I am currently trying to iterate over a matrix and modifying the elements inside it following some logic.
I tried using the standard procedure for iterating matrices, but this only outputs the element at the current index, without updating the matrix itself.
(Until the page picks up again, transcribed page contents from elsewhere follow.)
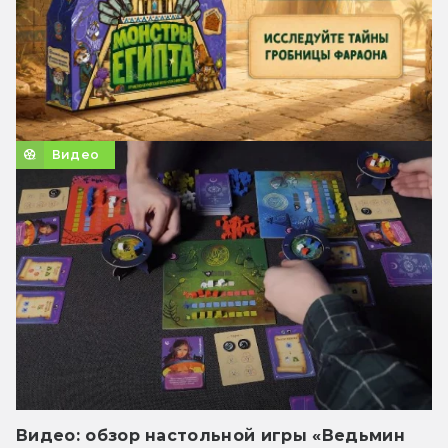
Видео
Видео: обзор настольной игры «Ведьмин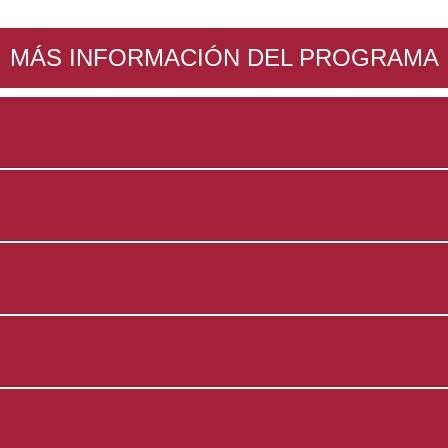
MÁS INFORMACIÓN DEL PROGRAMA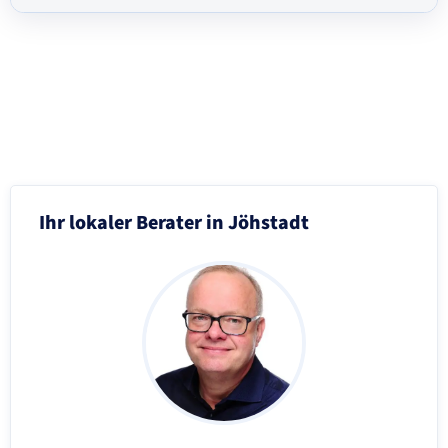
Schritt 3 von 8
Ihr lokaler Berater in Jöhstadt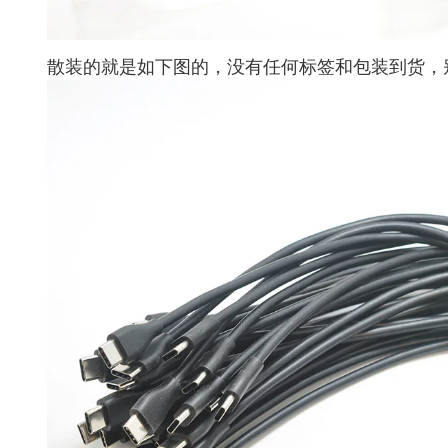
散装的就是如下图的，没有任何标签和包装到货，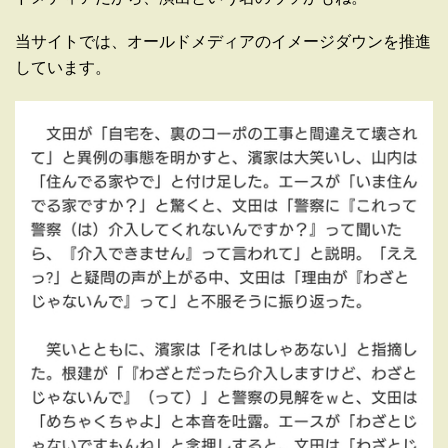
当サイトでは、オールドメディアのイメージダウンを推進
しています。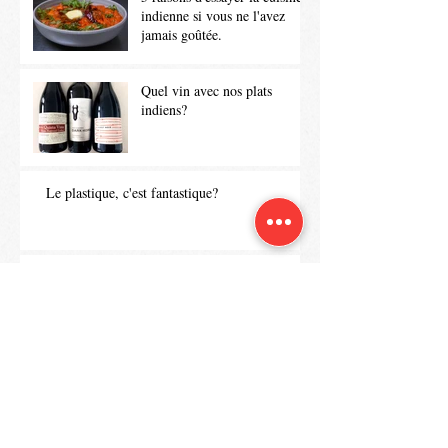
indienne si vous ne l'avez
jamais goûtée.
Quel vin avec nos plats
indiens?
Le plastique, c'est fantastique?
Tout le monde aime la cuisine
indienne...La science nous
explique pourquoi!
Le tikka massala: un plat
traditionnel indien?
This is what i have tried:
for row in initial_matrix:
for element in row:
if np.random.rand() > 0.5: element = 0
print(element)
print(initial_matrix)
This, however, does not update initial matrix
, I also tried:
for row in range(len(initial_matrix)):
for element in range(row):
if np.random.rand() > 0.5: initial_matrix[row, element] = 0
print(element)
print(initial_matrix)
This is somehow working, but only in the lower diagonal of the matrix, while the upper remains unchanged.
Here is the output:
0
0
1
0
1
2
0
1
2
3
[[1. 1. 1. 1. 1.]
[0. 1. 1. 1. 1.]
[1. 1. 1. 1. 1.]
[0. 0. 1. 1. 1.]
[0. 1. 1. 0. 1.]]
>Solution :
Here’s a minimalist modification (UPDATED to use np.array throughout) to your code which will do what I believe you are asking:
import numpy as np
initial_matrix = np.array([
[1,1,1,1,1],
[1,1,1,1,1],
[1,1,1,1,1],
[1,1,1,1,1],
[1,1,1,1,1]])
for row in range(len(initial_matrix)):
for element in range(len(initial_matrix[row])):
if np.random.rand() > 0.5:
initial_matrix[row, element] = 0
print(initial_matrix)
Output:
[[0 1 1 1 0]
[1 1 1 0 0]
[0 0 0 0 0]
[0 1 1 0 0]
[1 0 0 1 0]]
Here, I have assumed that you start with a matrix containing 1
in every position and that you want to change this to 0
where your random()
criterion is met.
As you can see, an adjustment to the inner loop logic of your original code was helpful in getting this to work.